Sayın Başkan, değerli milletvekilleri; hepinizi saygıyla selamlıyorum.
Evet, bugünkü grup önerimizle, son zamanlarda gittikçe artan ama aslında AKP döneminde bir yönetme biçimi hâline gelen, sistematikleşen ve Türkiye'deki bütün toplumsal muhalefete karşı, AKP-MHP ittifakına itiraz eden herkese karşı neredeyse canhıraş uygulanan polis şiddetinin araştırılmasını ve bu şiddetin önüne geçilmesi için de bir yol haritası belirlenmesini Meclisten talep ediyoruz.

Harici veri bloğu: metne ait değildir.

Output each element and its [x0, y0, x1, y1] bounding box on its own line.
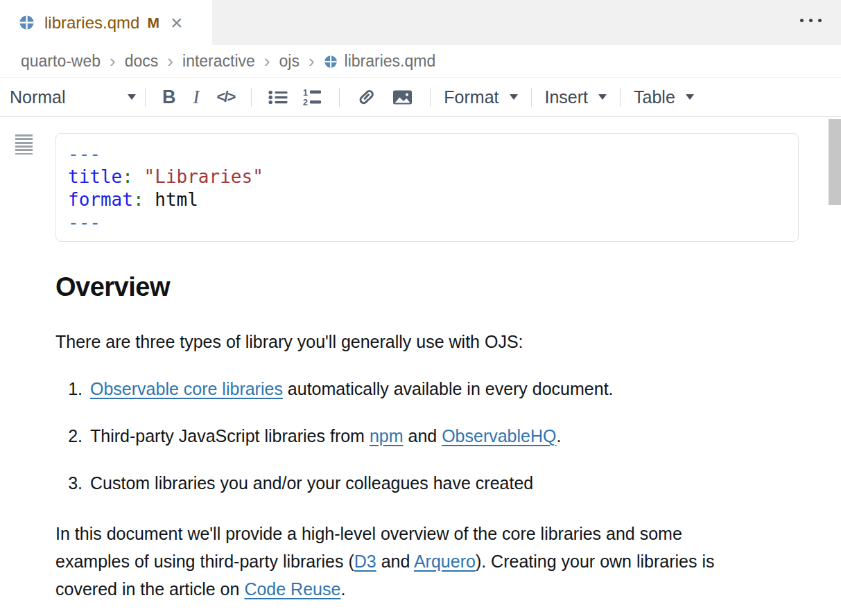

Tabii, bu önerinin gerekçesini sanırım uzun uzun açıklamama ihtiyaç yok çünkü eğer siz Türkiye'de yaşıyorsanız ve herhangi bir nedenden dolayı AKP iktidarına muhalifseniz ve muhalefetinizi en küçük bir ifadeyle sosyal medyadan, sokaktan, herhangi bir eyleme katılarak ya da herhangi bir davranışınızla ifade ediyorsanız zaten karşınızda polisi, devleti ve polisin zor aygıtlarını, devletin zor aygıtlarını bulmanız hiç de kaçınılmaz değil.
Tabii, bu şiddet biçiminin AKP'nin yönetme biçimi olduğunu biliyoruz ve özellikle 7 Haziran 2015'ten beri toplumsal meşruiyetini yitiren, toplumsal dayanaklarını ortadan kaldıran, hiçbir şekilde bu topluma bir şey vadedemeyen AKP'nin kendisini çıplak zorla ayakta tutmaya çalıştığını ve zorla rıza üretmeye çalıştığını da çok iyi biliyoruz değerli arkadaşlar.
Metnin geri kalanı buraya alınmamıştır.